▸ What to do
Produce a character-for-character copy of the data below.

Collected data entries:
────────────────
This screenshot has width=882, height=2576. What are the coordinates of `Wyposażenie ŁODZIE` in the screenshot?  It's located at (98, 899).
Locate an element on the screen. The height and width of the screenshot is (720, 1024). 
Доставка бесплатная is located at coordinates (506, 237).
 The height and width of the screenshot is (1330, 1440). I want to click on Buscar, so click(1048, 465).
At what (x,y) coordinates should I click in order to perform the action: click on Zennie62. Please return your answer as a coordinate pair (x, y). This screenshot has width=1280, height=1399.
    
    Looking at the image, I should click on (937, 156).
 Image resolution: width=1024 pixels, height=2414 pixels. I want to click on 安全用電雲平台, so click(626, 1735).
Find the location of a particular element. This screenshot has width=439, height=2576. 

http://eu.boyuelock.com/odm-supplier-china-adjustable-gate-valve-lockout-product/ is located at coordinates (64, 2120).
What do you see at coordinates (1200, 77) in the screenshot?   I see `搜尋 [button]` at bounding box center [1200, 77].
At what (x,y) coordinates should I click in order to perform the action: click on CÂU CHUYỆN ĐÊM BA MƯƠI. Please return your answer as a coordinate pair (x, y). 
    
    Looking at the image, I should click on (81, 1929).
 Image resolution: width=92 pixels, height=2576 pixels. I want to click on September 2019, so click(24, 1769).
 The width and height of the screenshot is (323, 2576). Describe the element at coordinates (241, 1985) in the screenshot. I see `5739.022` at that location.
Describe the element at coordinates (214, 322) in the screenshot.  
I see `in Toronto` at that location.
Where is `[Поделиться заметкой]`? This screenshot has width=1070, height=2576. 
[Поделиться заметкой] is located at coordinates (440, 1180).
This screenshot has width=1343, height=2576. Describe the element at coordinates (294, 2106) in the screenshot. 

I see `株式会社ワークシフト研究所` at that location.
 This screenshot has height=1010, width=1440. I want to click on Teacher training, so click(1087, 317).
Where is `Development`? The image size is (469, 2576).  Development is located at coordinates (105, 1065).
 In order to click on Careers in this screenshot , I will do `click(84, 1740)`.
────────────────
▸ Result for this exercise
This screenshot has width=882, height=2576. What are the coordinates of `Wyposażenie ŁODZIE` in the screenshot?  It's located at (98, 899).
Locate an element on the screen. The height and width of the screenshot is (720, 1024). 
Доставка бесплатная is located at coordinates (506, 237).
 The height and width of the screenshot is (1330, 1440). I want to click on Buscar, so click(1048, 465).
At what (x,y) coordinates should I click in order to perform the action: click on Zennie62. Please return your answer as a coordinate pair (x, y). This screenshot has width=1280, height=1399.
    
    Looking at the image, I should click on (937, 156).
 Image resolution: width=1024 pixels, height=2414 pixels. I want to click on 安全用電雲平台, so click(626, 1735).
Find the location of a particular element. This screenshot has width=439, height=2576. 

http://eu.boyuelock.com/odm-supplier-china-adjustable-gate-valve-lockout-product/ is located at coordinates (64, 2120).
What do you see at coordinates (1200, 77) in the screenshot?   I see `搜尋 [button]` at bounding box center [1200, 77].
At what (x,y) coordinates should I click in order to perform the action: click on CÂU CHUYỆN ĐÊM BA MƯƠI. Please return your answer as a coordinate pair (x, y). 
    
    Looking at the image, I should click on (81, 1929).
 Image resolution: width=92 pixels, height=2576 pixels. I want to click on September 2019, so click(24, 1769).
 The width and height of the screenshot is (323, 2576). Describe the element at coordinates (241, 1985) in the screenshot. I see `5739.022` at that location.
Describe the element at coordinates (214, 322) in the screenshot.  
I see `in Toronto` at that location.
Where is `[Поделиться заметкой]`? This screenshot has width=1070, height=2576. 
[Поделиться заметкой] is located at coordinates (440, 1180).
This screenshot has width=1343, height=2576. Describe the element at coordinates (294, 2106) in the screenshot. 

I see `株式会社ワークシフト研究所` at that location.
 This screenshot has height=1010, width=1440. I want to click on Teacher training, so click(1087, 317).
Where is `Development`? The image size is (469, 2576).  Development is located at coordinates (105, 1065).
 In order to click on Careers in this screenshot , I will do `click(84, 1740)`.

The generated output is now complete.